Structured page parsing data:
********

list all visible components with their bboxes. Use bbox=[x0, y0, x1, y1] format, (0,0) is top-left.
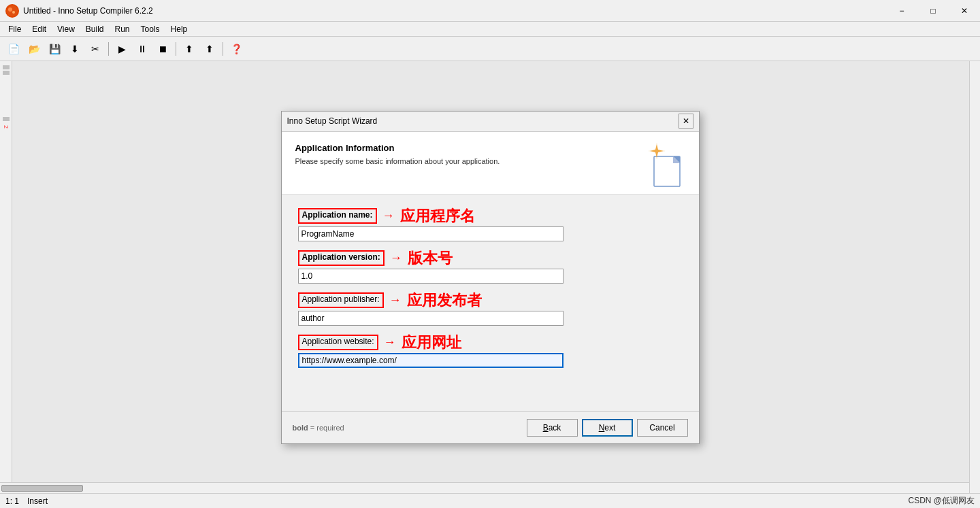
back-button[interactable]: Back bbox=[527, 419, 578, 437]
toolbar-separator-2 bbox=[176, 42, 176, 56]
svg-point-2 bbox=[12, 11, 15, 14]
arrow-app-name: → bbox=[382, 209, 395, 223]
app-name-input[interactable] bbox=[298, 226, 564, 241]
app-version-input[interactable] bbox=[298, 269, 564, 284]
footer-hint: bold = required bbox=[293, 424, 344, 432]
statusbar-right: CSDN @低调网友 bbox=[908, 495, 975, 507]
toolbar-upload[interactable]: ⬆ bbox=[180, 39, 199, 58]
right-sidebar bbox=[969, 61, 980, 493]
dialog-footer: bold = required Back Next Cancel bbox=[282, 411, 699, 443]
close-button[interactable]: ✕ bbox=[949, 0, 980, 22]
back-label: Back bbox=[543, 423, 561, 433]
toolbar-stop[interactable]: ⏹ bbox=[153, 39, 172, 58]
chinese-app-publisher: 应用发布者 bbox=[407, 290, 482, 311]
toolbar-open[interactable]: 📂 bbox=[24, 39, 44, 58]
dialog-banner: Application Information Please specify s… bbox=[282, 132, 699, 195]
toolbar-new[interactable]: 📄 bbox=[4, 39, 23, 58]
menu-view[interactable]: View bbox=[52, 23, 80, 35]
cancel-button[interactable]: Cancel bbox=[637, 419, 688, 437]
app-logo bbox=[5, 4, 19, 18]
app-publisher-input[interactable] bbox=[298, 311, 564, 326]
annotation-app-website: Application website: → 应用网址 bbox=[298, 333, 683, 353]
menubar: File Edit View Build Run Tools Help bbox=[0, 22, 980, 37]
toolbar-upload2[interactable]: ⬆ bbox=[200, 39, 219, 58]
wizard-dialog: Inno Setup Script Wizard ✕ Application I… bbox=[281, 111, 700, 444]
sidebar-marker-4: 2 bbox=[3, 125, 10, 129]
window-controls: − □ ✕ bbox=[886, 0, 980, 22]
toolbar-separator-3 bbox=[223, 42, 223, 56]
field-app-website: Application website: → 应用网址 bbox=[298, 333, 683, 368]
menu-help[interactable]: Help bbox=[165, 23, 193, 35]
banner-heading: Application Information bbox=[295, 143, 500, 153]
insert-mode: Insert bbox=[27, 496, 48, 506]
footer-hint-text: = required bbox=[310, 424, 344, 432]
sidebar-marker-3 bbox=[3, 117, 10, 121]
chinese-app-name: 应用程序名 bbox=[400, 206, 475, 226]
toolbar-help[interactable]: ❓ bbox=[227, 39, 246, 58]
wizard-icon-svg bbox=[644, 143, 685, 187]
toolbar-run[interactable]: ▶ bbox=[112, 39, 131, 58]
annotation-app-version: Application version: → 版本号 bbox=[298, 248, 683, 269]
cursor-position: 1: 1 bbox=[5, 496, 19, 506]
minimize-button[interactable]: − bbox=[886, 0, 917, 22]
arrow-app-version: → bbox=[390, 251, 402, 265]
next-label: Next bbox=[599, 423, 616, 433]
toolbar-pause[interactable]: ⏸ bbox=[133, 39, 152, 58]
menu-tools[interactable]: Tools bbox=[135, 23, 165, 35]
banner-text: Application Information Please specify s… bbox=[295, 143, 500, 165]
main-area: 2 Inno Setup Script Wizard ✕ Application… bbox=[0, 61, 980, 493]
svg-point-1 bbox=[8, 7, 12, 12]
footer-hint-bold: bold bbox=[293, 424, 308, 432]
hscroll-thumb[interactable] bbox=[1, 485, 83, 492]
statusbar-left: 1: 1 Insert bbox=[5, 496, 48, 506]
toolbar-download[interactable]: ⬇ bbox=[65, 39, 84, 58]
left-sidebar: 2 bbox=[0, 61, 12, 493]
annotation-app-publisher: Application publisher: → 应用发布者 bbox=[298, 290, 683, 311]
next-button[interactable]: Next bbox=[582, 419, 633, 437]
arrow-app-publisher: → bbox=[389, 293, 402, 307]
menu-file[interactable]: File bbox=[3, 23, 27, 35]
dialog-titlebar: Inno Setup Script Wizard ✕ bbox=[282, 112, 699, 132]
chinese-app-website: 应用网址 bbox=[402, 333, 461, 353]
cancel-label: Cancel bbox=[649, 423, 674, 433]
field-app-version: Application version: → 版本号 bbox=[298, 248, 683, 284]
titlebar: Untitled - Inno Setup Compiler 6.2.2 − □… bbox=[0, 0, 980, 22]
dialog-close-button[interactable]: ✕ bbox=[679, 114, 693, 129]
banner-icon bbox=[644, 143, 685, 184]
dialog-form: Application name: → 应用程序名 Application ve… bbox=[282, 195, 699, 411]
app-website-input[interactable] bbox=[298, 353, 564, 368]
banner-description: Please specify some basic information ab… bbox=[295, 157, 500, 165]
annotation-app-name: Application name: → 应用程序名 bbox=[298, 206, 683, 226]
menu-run[interactable]: Run bbox=[110, 23, 135, 35]
sidebar-marker-1 bbox=[3, 65, 10, 69]
dialog-content: Application Information Please specify s… bbox=[282, 132, 699, 411]
app-website-label: Application website: bbox=[298, 335, 378, 350]
app-publisher-label: Application publisher: bbox=[298, 292, 384, 308]
field-app-publisher: Application publisher: → 应用发布者 bbox=[298, 290, 683, 326]
menu-edit[interactable]: Edit bbox=[27, 23, 52, 35]
menu-build[interactable]: Build bbox=[80, 23, 110, 35]
app-version-label: Application version: bbox=[298, 250, 385, 266]
window-title: Untitled - Inno Setup Compiler 6.2.2 bbox=[23, 6, 153, 16]
hscrollbar[interactable] bbox=[0, 482, 969, 493]
footer-buttons: Back Next Cancel bbox=[527, 419, 688, 437]
sidebar-marker-2 bbox=[3, 71, 10, 75]
app-name-label: Application name: bbox=[298, 208, 377, 224]
toolbar-save[interactable]: 💾 bbox=[45, 39, 64, 58]
maximize-button[interactable]: □ bbox=[917, 0, 949, 22]
toolbar: 📄 📂 💾 ⬇ ✂ ▶ ⏸ ⏹ ⬆ ⬆ ❓ bbox=[0, 37, 980, 61]
statusbar: 1: 1 Insert CSDN @低调网友 bbox=[0, 493, 980, 508]
toolbar-separator-1 bbox=[108, 42, 109, 56]
toolbar-cut[interactable]: ✂ bbox=[86, 39, 105, 58]
dialog-title: Inno Setup Script Wizard bbox=[287, 116, 378, 126]
arrow-app-website: → bbox=[384, 335, 396, 350]
field-app-name: Application name: → 应用程序名 bbox=[298, 206, 683, 241]
svg-point-0 bbox=[7, 5, 18, 16]
chinese-app-version: 版本号 bbox=[408, 248, 453, 269]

********

* **What needs to be done**: Above are the entries; copy out every line among them that contains the word "Back".

* **Reply to the exercise**:
back-button[interactable]: Back bbox=[527, 419, 578, 437]
dialog-footer: bold = required Back Next Cancel bbox=[282, 411, 699, 443]
back-label: Back bbox=[543, 423, 561, 433]
footer-buttons: Back Next Cancel bbox=[527, 419, 688, 437]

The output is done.